* What is expected:
A faithful copy of the listing below is required.

### Records for the exercise

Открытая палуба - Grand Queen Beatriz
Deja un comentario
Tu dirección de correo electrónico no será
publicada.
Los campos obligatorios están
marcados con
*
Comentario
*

######

* Answer for the task:
Открытая палуба - Grand Queen Beatriz
Deja un comentario
Tu dirección de correo electrónico no será
publicada.
Los campos obligatorios están
marcados con
*
Comentario
*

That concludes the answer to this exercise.